The group has raised $100,000 over the past few months. It will need another $240,000 to operate China Camp, while $50,000 will be needed to run Olompali for a year. China Camp is near San Rafael and Olompali north of Novato.
“The community has really stepped forward,” Chung said, noting association membership has grown from 25 to 300 during its campaign. “We are cautiously optimistic.”
The Marin State Parks Association’s letter of intent — sent last week — went to Danita Rodriguez, superintendent of Marin’s state parks. Rodriguez reviewed the letter and sent it to headquarters in Sacramento with her stamp of approval.
The next step will be for the association to submit a proposal on how the parks would be operated.
“We are very encouraged,” Rodriguez said, adding the nonprofit would pay state parks workers to operate the locations. “But it still will be a task. There will have to be more fundraising, but we are working with them and supporting them to help make them successful.”

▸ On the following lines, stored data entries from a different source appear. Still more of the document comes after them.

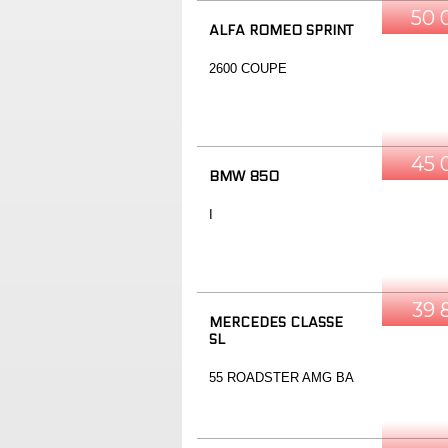
50 
ALFA ROMEO SPRINT
2600 COUPE
45 
BMW 850
I
39 
MERCEDES CLASSE
SL
55 ROADSTER AMG BA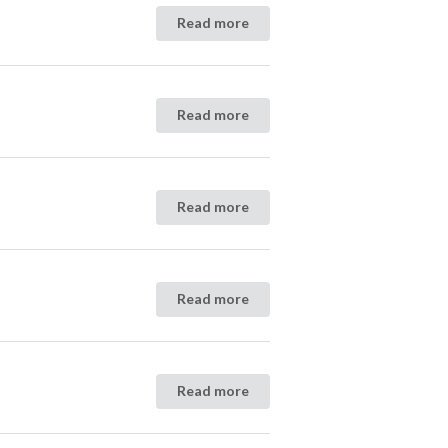
Read more
Read more
Read more
Read more
Read more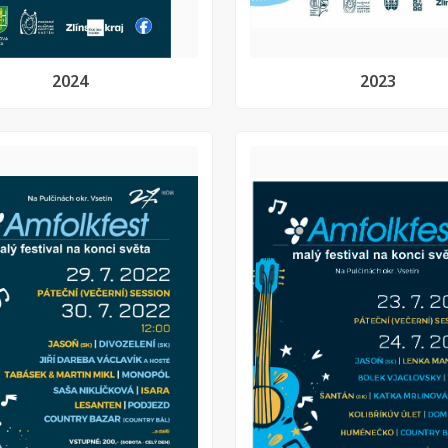
2024
2023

In Marin, four of six state parks have been faced with closure. In addition to China Camp and Olompali, Samuel P. Taylor and Tomales Bay state parks have been targeted to shut down July 1 as part of a $22 million cut to the state budget. Angel Island and Mount Tamalpais state parks were spared.
Recent deals with federal officials — which operate adjacent lands — will keep Samuel P. Taylor and Tomales Bay state parks open, but there are no such deals yet or China Camp and Olompali.
Of California’s 278 state parks, 70 are slated to be closed this summer. Huffman was pleased to see his bill is being used locally.
“This is how it was envisioned and it’s exciting that community groups are using this, not only in Marin but around the state,” said Huffman, who knew of 15 other similar efforts. “China Camp and Olompali are making great progress, but it’s not quite there yet. There is more work to be done. It’s not ‘mission accomplished.’